When both vectors of coagulation are weak (coagulation and fibrinolysis) there are mild to non clinical signs directly related to the coagulation disorders, commonly seen in different neoplastic diseases in which only laboratory coagulation parameters are mildly abnormal, and there is a new chronic coagulative balance, tha can deteriorated to one of the above described clinical state of DIC.4
Sepsis and coagulation
The most common etiology involved in coagulation abnormalities in both human and veterinary medicine ICU is sepsis.
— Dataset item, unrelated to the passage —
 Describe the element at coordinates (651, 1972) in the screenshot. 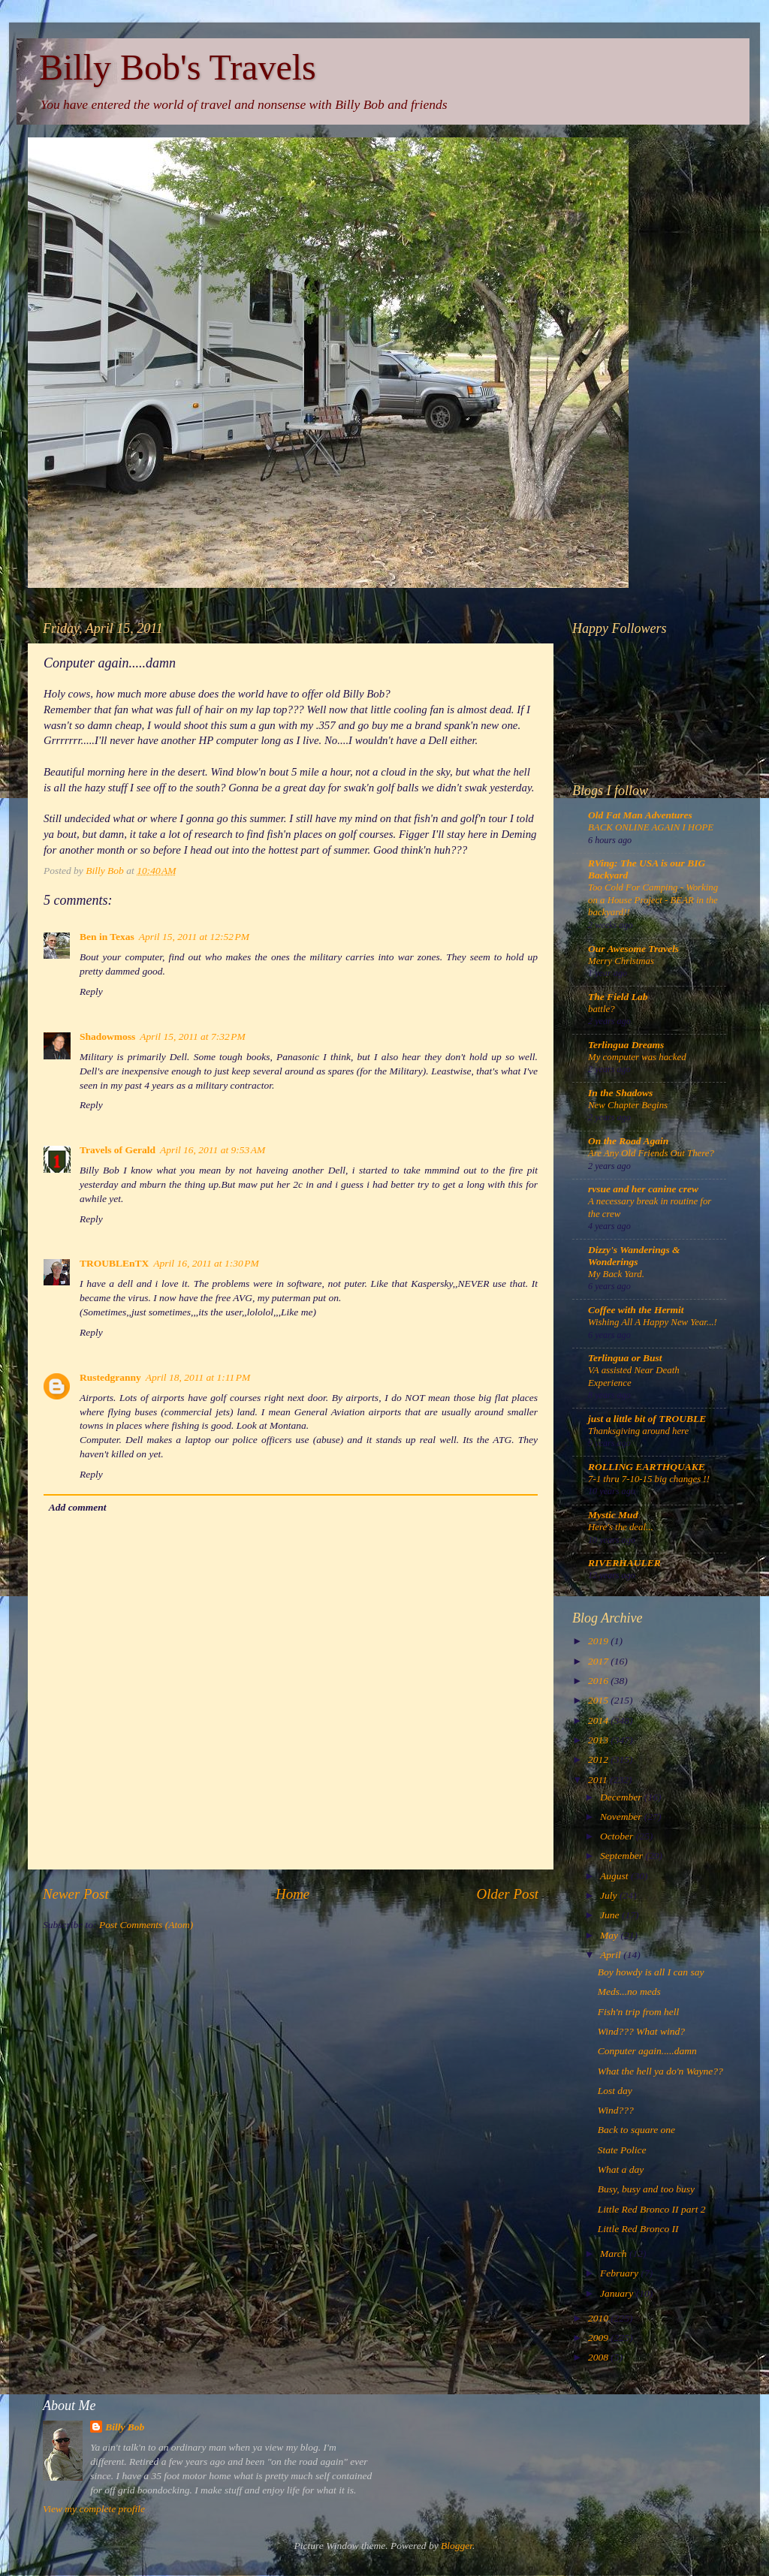 I see `Boy howdy is all I can say` at that location.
Sepsis is one of the oldest and most elusive syndromes in medicine. However, with the advent of modern antibiotics, germ theory did not fully explain the pathogenesis of sepsis: many patients with sepsis died despite successful eradication of the inciting pathogen. In addition it was noticed that other etiologies not infective resemble sepsis in the clinical signs; tachycardia, tachypnea, elevated/decreased white blood cells count, hypoglycemia, with no apparent infectious site (e.g heatstroke, trauma, cancer). Thus, researchers suggested that it was the host, not the germ that drove the pathogenesis of SIRS/sepsis. The incidence of sepsis increase with the use of immunosuppressive drugs, chemotherapy and invasive procedures. It is a leading cause of death in human and in the veterinary medicine with high mortality rate of 30-50%. Common diseases associated with sepsis in the veterinary medicine are pneumonia, pyothorax, peritonitis, pancreatitis, prostatitis and wound infection.